Department of Cardiovascular Surgery, National Cerebral and Cardiovascular Center, Suita, Osaka, Japan.
Department of Cardiovascular Surgery, National Cerebral and Cardiovascular Center, Suita, Osaka, Japan.
J Thorac Cardiovasc Surg. 2021 Apr;161(4):1173-1180. doi: 10.1016/j.jtcvs.2019.11.135. Epub 2020 Jan 7.
The surgical indications for acute type A aortic dissection (AAAD) in patients in cardiopulmonary arrest remain controversial. Outcomes of AAAD for patients who underwent cardiopulmonary resuscitation (CPR) were evaluated.
Between 2004 and 2018, of the 519 patients who underwent AAAD repair, 34 (6.6%) required CPR before or on starting AAAD repair. The patients were divided into 2 groups, survivors (n = 13) and nonsurvivors (n = 21), to compare the early operative outcomes, including mortality and neurological events.
The major cause of cardiovascular collapse requiring CPR was aortic rupture/cardiac tamponade (n = 21 [61.8%]), followed by coronary malperfusion (n = 12 [35.3%]) and acute aortic valve regurgitation (n = 3 [8.8%]). There were 3 (23.1%) patients in the survivors group and 11 (52.4%) in the nonsurvivors group who required ongoing CPR at the beginning of AAAD repair (P = .039). Of these patients, 1 survivor and 6 nonsurvivors could not achieve return of spontaneous circulation after pericardiotomy (P = .045). Although the duration from onset or arrival to the operating room was similar (P = .35 and P = .49, respectively), overall duration of CPR was shorter in survivors (10 minutes [range, 7.5-16 minutes] vs 16.5 minutes [range, 15-20 minutes]; P = .044). All survivors without any neurological deficits showed return of spontaneous circulation after pericardiotomy. Multivariate regression modeling showed that CPR duration >15 minutes was a significant risk factor for in-hospital mortality (P = .0040).
CPR duration beyond 15 minutes may be a contraindication for AAAD repair. Moreover, we should reconsider surgery for patients who cannot achieve return of spontaneous circulation after pericardiotomy.
心肺复苏(CPR)后急性 A 型主动脉夹层(AAAD)患者的手术适应证仍存在争议。本研究评估了行 CPR 的 AAAD 患者的治疗结局。
2004 年至 2018 年,519 例行 AAAD 修复的患者中,34 例(6.6%)在开始 AAAD 修复前或修复时需要行 CPR。将患者分为存活组(n=13)和死亡组(n=21),比较两组的早期手术结果,包括死亡率和神经系统事件。

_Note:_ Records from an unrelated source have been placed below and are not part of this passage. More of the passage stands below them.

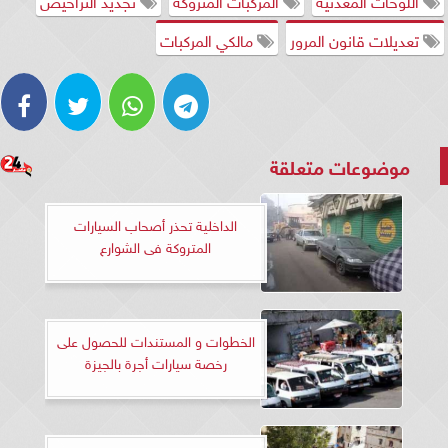
اللوحات المعدنية
المركبات المتروكة
تجديد التراخيص
تعديلات قانون المرور
مالكي المركبات
موضوعات متعلقة
الداخلية تحذر أصحاب السيارات
المتروكة فى الشوارع
الخطوات و المستندات للحصول على
رخصة سيارات أجرة بالجيزة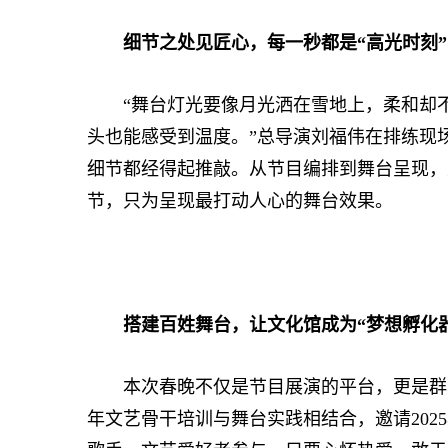
细节之处见匠心，每一秒都是“高光时刻”
“舞台灯光要像月光洒在雪地上，柔和却不
头也能感受到温度。”总导演刘福伟在排练现
细节都经得起推敲。从节目编排到舞台呈现，
节，只为呈现最打动人心的舞台效果。
搭建百姓舞台，让文化馆成为“梦想孵化器
本次春晚不仅是节目展演的平台，更是群众
年文艺骨干培训与舞台实践相结合，邀请202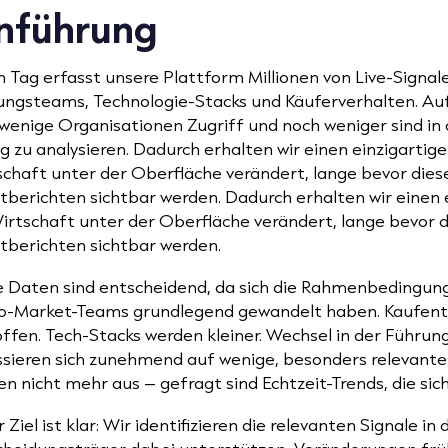
nführung
n Tag erfasst unsere Plattform Millionen von Live-Signa
ungsteams, Technologie-Stacks und Käuferverhalten. Au
wenige Organisationen Zugriff und noch weniger sind in
ig zu analysieren. Dadurch erhalten wir einen einzigartigen
chaft unter der Oberfläche verändert, lange bevor diese
berichten sichtbar werden. Dadurch erhalten wir einen ei
irtschaft unter der Oberfläche verändert, lange bevor d
tberichten sichtbar werden.
e Daten sind entscheidend, da sich die Rahmenbedingun
o-Market-Teams grundlegend gewandelt haben. Kaufent
offen. Tech-Stacks werden kleiner. Wechsel in der Führ
ssieren sich zunehmend auf wenige, besonders releva
en nicht mehr aus – gefragt sind Echtzeit-Trends, die s
 Ziel ist klar: Wir identifizieren die relevanten Signale 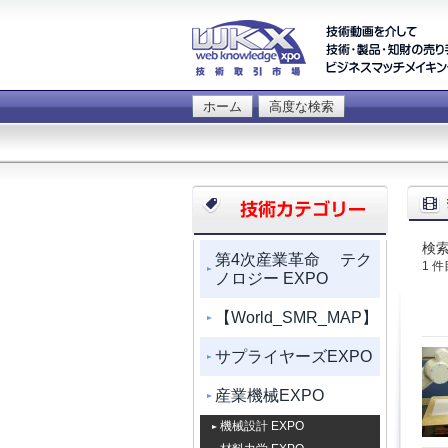
ホーム
高度な検索
検索
第4次産業革命 テク
1 
ノロジー EXPO
【World_SMR_MAP】
サプライヤーズEXPO
産業機械EXPO
機械設計 EXPO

需要行 CPR 以恢复循环的主要原因是主动脉破裂/心脏压塞(n=21 [61.8%]),其次是冠状动脉灌注不良(n=12 [35.3%])和急性主动脉瓣反流(n=3 [8.8%])。存活组中有 3 例(23.1%),死亡组中有 11 例(52.4%)在开始行 AAAD 修复时需要持续行 CPR(P=0.039)。其中,1 例存活患者和 6 例死亡患者在进行心包切开后无法恢复自主循环(P=0.045)。尽管从发病到到达手术室的时间相似(P=0.35 和 P=0.49),但存活组的总体 CPR 时间更短(10 分钟[7.5-16 分钟]与 16.5 分钟[15-20 分钟];P=0.044)。所有无脑神经功能缺损的存活患者在心包切开后均恢复自主循环。多变量回归模型显示,CPR 时间>15 分钟是院内死亡的显著危险因素(P=0.0040)。
CPR 时间超过 15 分钟可能是 AAAD 修复的禁忌证。此外,对于心包切开后无法恢复自主循环的患者,我们应重新考虑手术治疗。